John Brunner is one of those names that I’ve heard since I was a kid, but I don’t think I’ve ever read anything from him…or not much, anyway. Endless Shadow, which appears as the alternate side of an Ace Double with Gardner F. Fox’s The Arsenal of Miracles, may be expected to be a light-hearted, pulpy romp. At only ninety seven pages, I certainly wasn’t expecting it to be quite what it is.
What is it? Well, it deals with some weighty subjects, from suicide to the very meaning of cultural/societal existence. By the end of the book, some pretty big questions are addressed. It’s part of that subgenre of Science Fiction that feels more than a little like a philosophy treatise with just enough story tacked on to make it a novel (see also; Starship Troopers). Like a few classics from the era, the characters may lack some depth and the human to human contact can be a bit stiff (Foundation Trilogy, I’m looking at you…). There’s also a surprisingly large cast of characters for such a short book, so I’ll admit, a couple times I lost track of who was from what planet, who was the rep for which group, and who had committed suicide or was planning to.

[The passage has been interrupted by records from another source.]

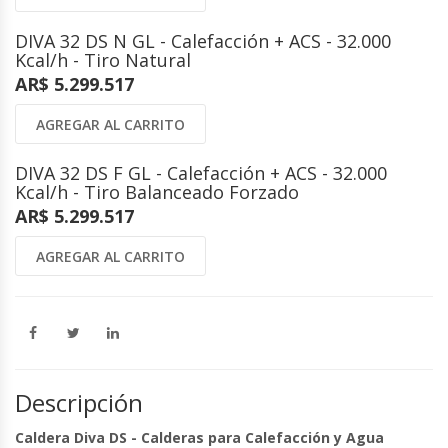
DIVA 32 DS N GL - Calefacción + ACS - 32.000
Kcal/h - Tiro Natural
AR$ 5.299.517
AGREGAR AL CARRITO
DIVA 32 DS F GL - Calefacción + ACS - 32.000
Kcal/h - Tiro Balanceado Forzado
AR$ 5.299.517
AGREGAR AL CARRITO
Descripción
Caldera Diva DS - Calderas para Calefacción y Agua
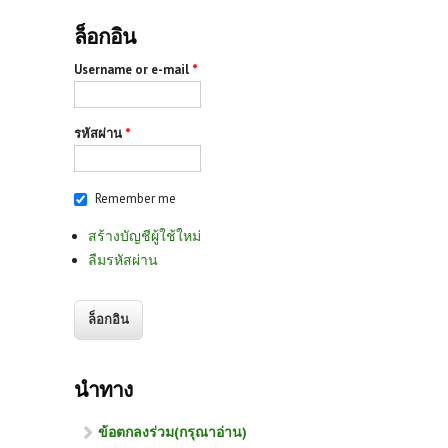
ล็อกอิน
Username or e-mail
*
รหัสผ่าน
*
Remember me
สร้างบัญชีผู้ใช้ใหม่
ลืมรหัสผ่าน
นำทาง
ข้อตกลงร่วม(กรุณาอ่าน)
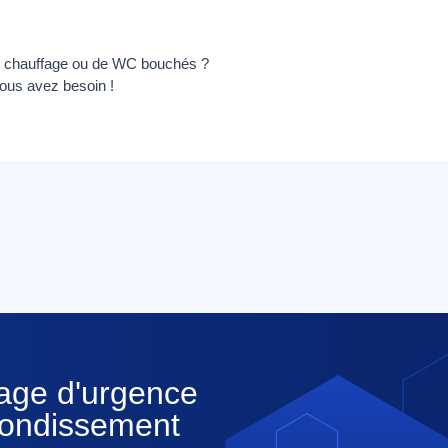
 de chauffage ou de WC bouchés ?
vous avez besoin !
nage d'urgence
rrondissement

I found Brunner’s writing to be a bit slow-going. Not ponderous or anything. He was clearly a skilled writer. Yet, I found the pages slow to get through and not just because of the small print. That said, I did enjoy the book quite a bit.
It does make a kind of odd pairing with The Arsenal of Miracles, which is a more traditional Apsce Opera story, with dashes of Edgar Rice Burroughs and other pulpy writers (expected from Fox). Though both books deal with traveling between worlds via gates, that’s about where the comparisons end.
I was especially amused thinking about how a bunch of contemporary internet comment section fanboys would flip their lid if this book came out today. They’d be crying ‘SJW’ this and ‘virtue-signaling,’ because Brunner’s vision of the future (like so many of his contemporaries) included women and people of color in positions of power. If there were a film adaptation, they’d probably hem and haw if Captain Inkoos wasn’t played by Scarlett Johansson or Emma Stone or something, clutching their pearls and crying ‘oppression’ if a woman of African descent were cast.